▶ [Exercise details]:
Go through the data below and count every line that has the word "Schwarz". Return only the count.
-------
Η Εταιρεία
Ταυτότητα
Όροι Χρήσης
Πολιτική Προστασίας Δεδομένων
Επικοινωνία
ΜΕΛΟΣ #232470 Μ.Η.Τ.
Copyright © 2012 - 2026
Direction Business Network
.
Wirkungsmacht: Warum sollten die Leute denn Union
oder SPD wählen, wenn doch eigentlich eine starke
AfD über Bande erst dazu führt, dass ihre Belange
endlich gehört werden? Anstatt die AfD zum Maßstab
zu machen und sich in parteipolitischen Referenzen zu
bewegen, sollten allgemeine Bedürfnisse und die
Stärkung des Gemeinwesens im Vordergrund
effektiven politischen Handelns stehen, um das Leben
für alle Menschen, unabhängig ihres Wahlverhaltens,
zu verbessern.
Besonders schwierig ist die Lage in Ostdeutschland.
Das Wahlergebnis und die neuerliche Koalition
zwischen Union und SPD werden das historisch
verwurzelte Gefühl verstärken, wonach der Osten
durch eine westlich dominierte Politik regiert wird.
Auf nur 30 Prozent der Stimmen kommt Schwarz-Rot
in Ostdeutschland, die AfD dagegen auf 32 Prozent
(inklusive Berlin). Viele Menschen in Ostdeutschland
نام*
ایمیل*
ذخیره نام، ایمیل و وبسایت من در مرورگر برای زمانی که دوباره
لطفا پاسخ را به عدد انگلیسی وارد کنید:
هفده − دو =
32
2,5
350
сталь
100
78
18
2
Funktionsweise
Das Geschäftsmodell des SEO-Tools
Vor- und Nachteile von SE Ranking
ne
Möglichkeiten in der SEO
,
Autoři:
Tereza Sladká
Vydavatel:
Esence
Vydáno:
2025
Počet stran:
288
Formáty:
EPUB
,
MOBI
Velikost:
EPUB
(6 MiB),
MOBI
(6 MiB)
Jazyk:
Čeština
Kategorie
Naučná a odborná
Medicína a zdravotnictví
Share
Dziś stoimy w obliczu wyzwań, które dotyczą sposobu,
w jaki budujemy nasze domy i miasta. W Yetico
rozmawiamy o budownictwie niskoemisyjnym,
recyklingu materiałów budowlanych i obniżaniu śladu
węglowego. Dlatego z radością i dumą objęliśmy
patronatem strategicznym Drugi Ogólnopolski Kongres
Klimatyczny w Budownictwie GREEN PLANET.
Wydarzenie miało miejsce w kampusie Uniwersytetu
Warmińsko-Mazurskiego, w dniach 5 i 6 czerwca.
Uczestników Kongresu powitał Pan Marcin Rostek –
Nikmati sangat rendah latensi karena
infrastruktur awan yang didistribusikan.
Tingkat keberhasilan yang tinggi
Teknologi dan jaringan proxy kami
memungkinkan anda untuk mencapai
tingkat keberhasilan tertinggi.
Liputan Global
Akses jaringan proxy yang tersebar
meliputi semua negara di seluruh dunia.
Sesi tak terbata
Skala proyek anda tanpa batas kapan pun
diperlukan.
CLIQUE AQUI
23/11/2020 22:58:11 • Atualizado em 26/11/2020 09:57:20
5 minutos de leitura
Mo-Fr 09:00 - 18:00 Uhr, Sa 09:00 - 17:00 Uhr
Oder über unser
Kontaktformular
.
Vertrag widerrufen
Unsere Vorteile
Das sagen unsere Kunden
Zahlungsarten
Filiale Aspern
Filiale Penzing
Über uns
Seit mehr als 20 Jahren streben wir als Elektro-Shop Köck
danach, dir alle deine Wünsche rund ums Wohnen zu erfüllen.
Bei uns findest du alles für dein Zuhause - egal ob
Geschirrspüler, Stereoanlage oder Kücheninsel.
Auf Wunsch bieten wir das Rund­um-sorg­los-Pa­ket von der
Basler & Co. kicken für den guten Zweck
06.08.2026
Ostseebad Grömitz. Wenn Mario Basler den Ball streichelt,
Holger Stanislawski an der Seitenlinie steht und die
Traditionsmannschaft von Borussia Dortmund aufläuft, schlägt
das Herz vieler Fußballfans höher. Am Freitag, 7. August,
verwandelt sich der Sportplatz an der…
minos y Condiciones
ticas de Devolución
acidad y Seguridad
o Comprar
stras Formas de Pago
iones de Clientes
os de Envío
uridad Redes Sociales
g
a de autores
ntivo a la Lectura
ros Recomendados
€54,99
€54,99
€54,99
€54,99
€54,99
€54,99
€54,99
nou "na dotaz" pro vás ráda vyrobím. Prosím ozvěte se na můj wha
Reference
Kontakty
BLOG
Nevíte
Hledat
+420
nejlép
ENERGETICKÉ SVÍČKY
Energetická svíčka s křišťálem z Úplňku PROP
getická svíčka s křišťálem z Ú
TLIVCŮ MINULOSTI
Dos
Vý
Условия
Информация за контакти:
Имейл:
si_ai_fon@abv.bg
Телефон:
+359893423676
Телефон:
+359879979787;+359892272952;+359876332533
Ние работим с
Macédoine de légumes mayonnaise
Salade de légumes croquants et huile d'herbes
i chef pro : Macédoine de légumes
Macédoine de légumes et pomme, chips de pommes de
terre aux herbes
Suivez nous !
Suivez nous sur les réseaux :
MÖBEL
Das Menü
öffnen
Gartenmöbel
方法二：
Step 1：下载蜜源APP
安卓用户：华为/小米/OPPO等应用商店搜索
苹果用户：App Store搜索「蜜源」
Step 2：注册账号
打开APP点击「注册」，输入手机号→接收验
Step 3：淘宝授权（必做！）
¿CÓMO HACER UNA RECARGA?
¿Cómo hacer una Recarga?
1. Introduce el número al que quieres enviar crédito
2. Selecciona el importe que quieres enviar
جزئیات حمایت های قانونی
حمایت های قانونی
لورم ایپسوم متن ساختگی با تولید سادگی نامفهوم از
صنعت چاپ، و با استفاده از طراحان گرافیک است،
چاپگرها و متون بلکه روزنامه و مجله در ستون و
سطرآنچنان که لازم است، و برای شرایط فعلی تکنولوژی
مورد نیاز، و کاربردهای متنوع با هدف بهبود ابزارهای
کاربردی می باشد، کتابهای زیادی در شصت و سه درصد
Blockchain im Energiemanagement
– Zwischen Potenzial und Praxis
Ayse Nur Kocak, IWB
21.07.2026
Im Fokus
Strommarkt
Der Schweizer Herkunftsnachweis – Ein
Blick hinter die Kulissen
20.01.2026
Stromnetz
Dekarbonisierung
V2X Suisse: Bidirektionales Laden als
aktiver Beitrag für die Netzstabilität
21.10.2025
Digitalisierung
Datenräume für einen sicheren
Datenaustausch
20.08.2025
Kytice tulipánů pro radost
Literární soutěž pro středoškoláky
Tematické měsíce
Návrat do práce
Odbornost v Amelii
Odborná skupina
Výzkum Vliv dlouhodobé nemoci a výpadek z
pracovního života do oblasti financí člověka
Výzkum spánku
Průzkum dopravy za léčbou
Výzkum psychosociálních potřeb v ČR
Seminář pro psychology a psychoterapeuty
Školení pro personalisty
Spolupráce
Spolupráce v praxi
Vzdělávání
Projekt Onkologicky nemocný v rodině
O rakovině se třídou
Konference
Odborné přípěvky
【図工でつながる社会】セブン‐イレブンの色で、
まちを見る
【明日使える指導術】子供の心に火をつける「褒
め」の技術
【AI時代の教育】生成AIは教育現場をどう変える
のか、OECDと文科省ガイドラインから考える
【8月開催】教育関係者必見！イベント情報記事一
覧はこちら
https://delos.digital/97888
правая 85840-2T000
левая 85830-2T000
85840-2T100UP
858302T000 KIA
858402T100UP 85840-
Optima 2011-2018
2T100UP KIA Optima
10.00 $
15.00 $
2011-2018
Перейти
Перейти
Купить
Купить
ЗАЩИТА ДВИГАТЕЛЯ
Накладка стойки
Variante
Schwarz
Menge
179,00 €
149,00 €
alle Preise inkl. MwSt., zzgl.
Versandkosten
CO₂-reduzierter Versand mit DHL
-------
▶ [Solution to the exercise]:
2